Peter argues for cutting Natalie some slack; after all, she just lost her daughter. But Adam, denied the opportunity to attend his best friend's funeral and rebuffed in his request to have a memento by which to remember Sara, wants her gone. Natalie sleeps for two days and then wakes up and starts cleaning, listening on Sara's headsets to her music and singing along. Sara was a student of Japan: she spoke the language, wore a kimono, and did the whole tea ceremony bit. So both figuratively and literally she was in a different world from her mother, who never seemed to notice. Natalie can dress in the kimono and sing in Japanese, but it does not bring her closer to her daughter.

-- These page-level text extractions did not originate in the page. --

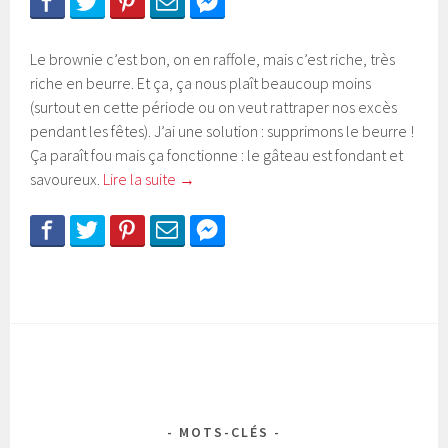
Le brownie c’est bon, on en raffole, mais c’est riche, très
riche en beurre. Et ça, ça nous plaît beaucoup moins
(surtout en cette période ou on veut rattraper nos excès
pendant les fêtes). J’ai une solution : supprimons le beurre !
Ça paraît fou mais ça fonctionne : le gâteau est fondant et
savoureux.
Lire la suite
→
MOTS-CLÉS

Instead it only hurts Sara's friends, who are also in the process of grieving and having to put up with Natalie's invasiveness and her personal attacks. The key dynamic here is that we feel sympathy for Natalie for her situation while at the same time deploring her actions.

Keaton's performance is what holds everything together here, but the teleplay by Matthew McDuffie based on Meg Wolitzer's novel, is one that keeps taking a step backwards to counter the step's forward. The basic situation is certainly dramatic, as a mother learns she did not know her daughter and then tries to catch up. But then we have a moment where Natalie is talking about Woody Allen's film "Interiors," which Keaton was in, and although it is not meant to be a moment of self-reflexivity it certainly becomes one. Then there is the function of convenience in this 2006 television movie, involving baby monitors and finding the one passage in a diary that goes right for the jugular. Even "The Wizard of Oz" bits get a bit heavy handed (either the red slippers or the cloud writing will strike you as being too much). Still, having Diane Keaton in this one forgives a lot of these missteps."